## Task instructions
The full listing is to be transcribed exactly, with each picture left out.

## Supplied entries
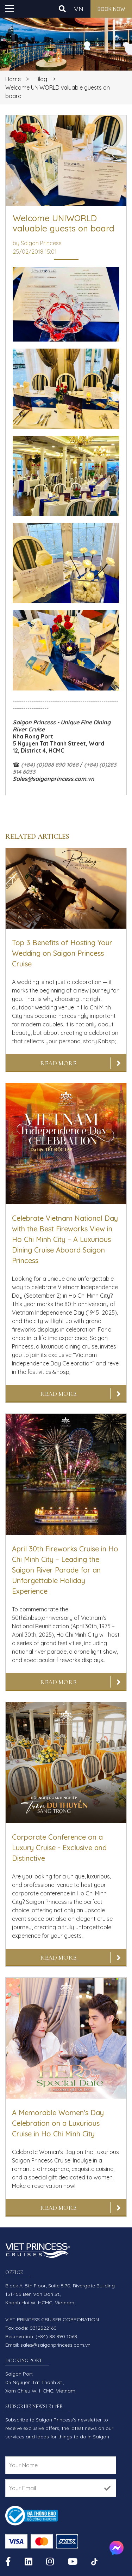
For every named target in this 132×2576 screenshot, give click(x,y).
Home (13, 79)
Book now (111, 9)
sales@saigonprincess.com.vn (55, 2345)
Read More (58, 1063)
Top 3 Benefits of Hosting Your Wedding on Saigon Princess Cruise (62, 953)
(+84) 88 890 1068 (56, 2336)
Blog (41, 79)
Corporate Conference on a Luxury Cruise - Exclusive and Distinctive (59, 1848)
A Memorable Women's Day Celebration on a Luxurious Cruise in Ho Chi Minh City (58, 2123)
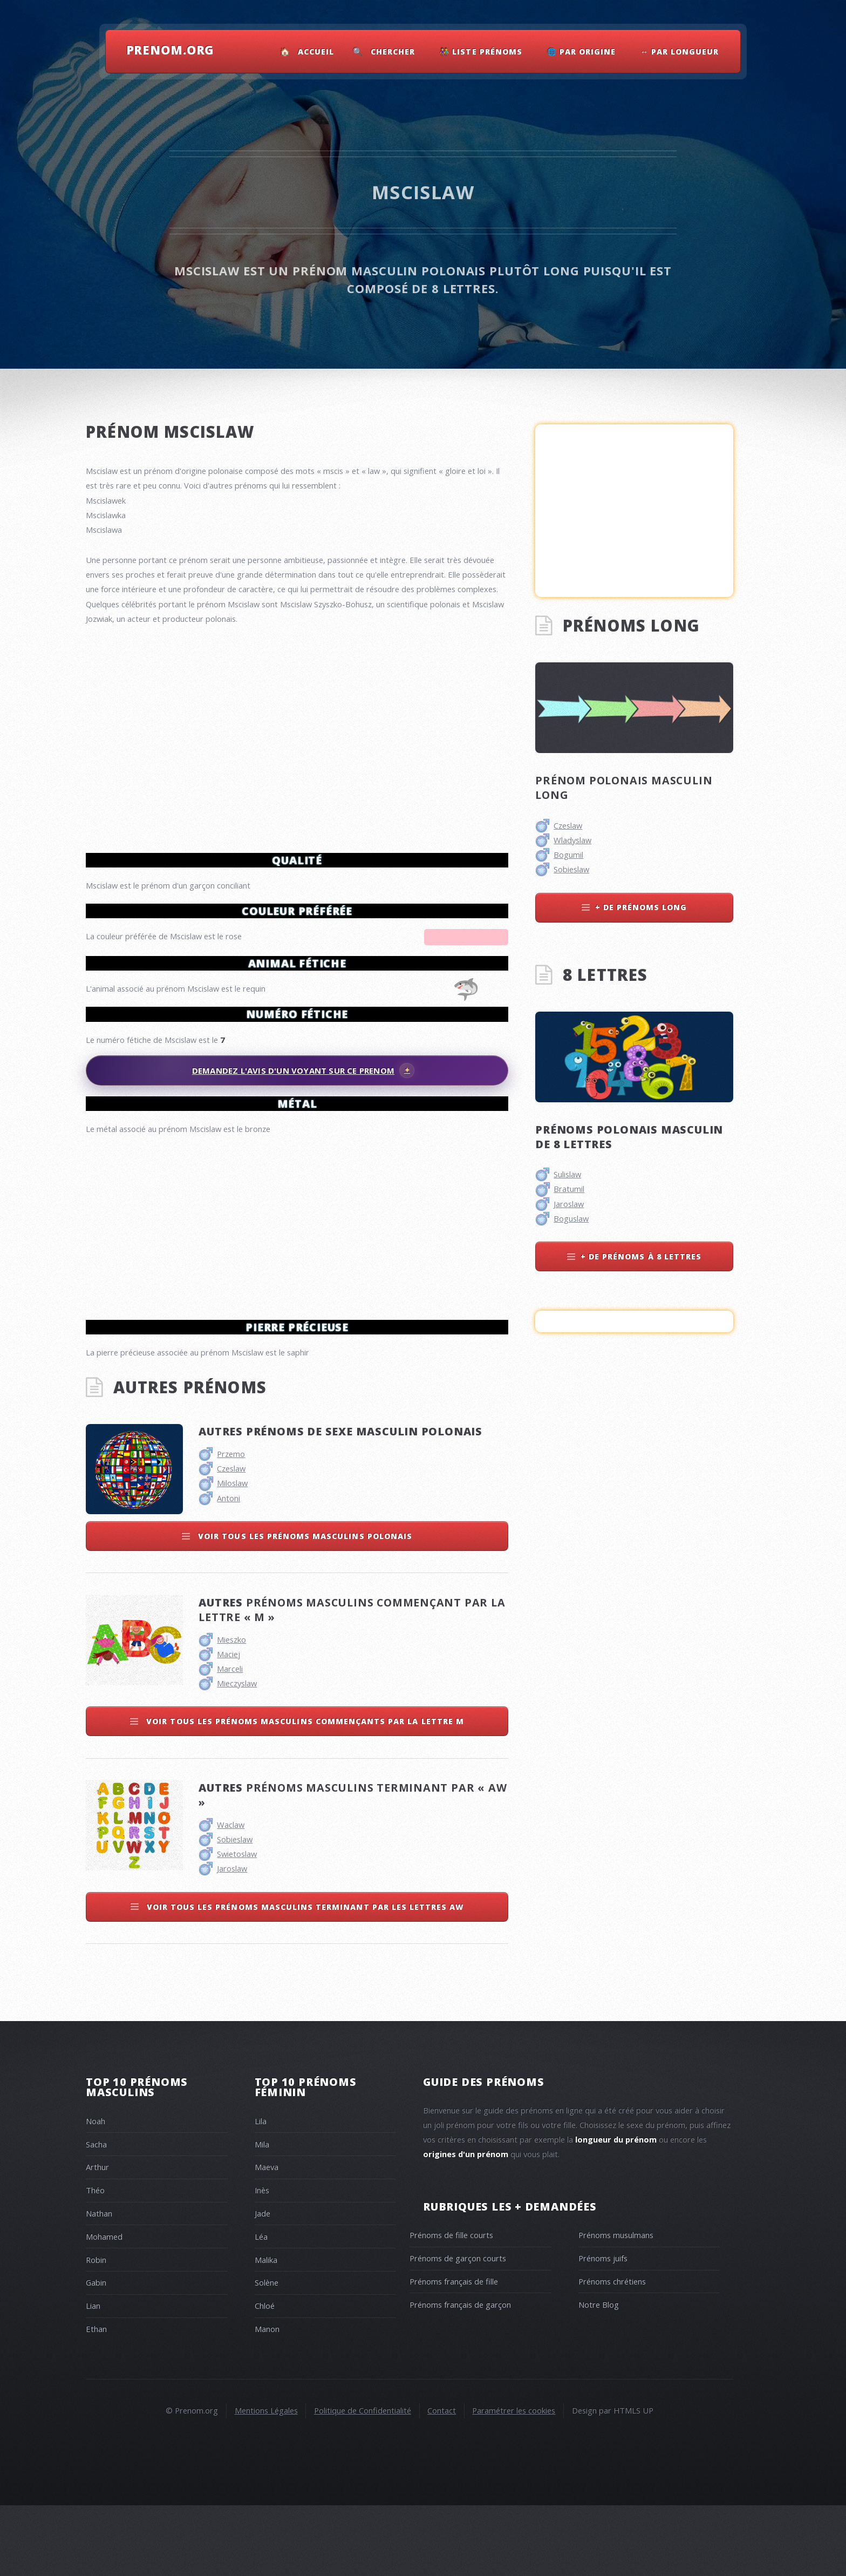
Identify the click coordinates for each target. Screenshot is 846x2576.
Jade (262, 2284)
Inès (262, 2260)
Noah (95, 2191)
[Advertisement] (297, 1222)
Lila (261, 2191)
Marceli (230, 1739)
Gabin (96, 2353)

## Solved problem
For every named target in this 132×2576 screenshot, give click(x,y).
Home (13, 79)
Book now (111, 9)
sales@saigonprincess.com.vn (55, 2345)
Read More (58, 1063)
Top 3 Benefits of Hosting Your Wedding on Saigon Princess Cruise (62, 953)
(+84) 88 890 1068 (56, 2336)
Blog (41, 79)
Corporate Conference on a Luxury Cruise - Exclusive and Distinctive (59, 1848)
A Memorable Women's Day Celebration on a Luxurious Cruise in Ho Chi Minh City (58, 2123)
Identify the click coordinates for each target. Screenshot is 846x2576.
Jade (262, 2284)
Inès (262, 2260)
Noah (95, 2191)
[Advertisement] (297, 1222)
Lila (261, 2191)
Marceli (230, 1739)
Gabin (96, 2353)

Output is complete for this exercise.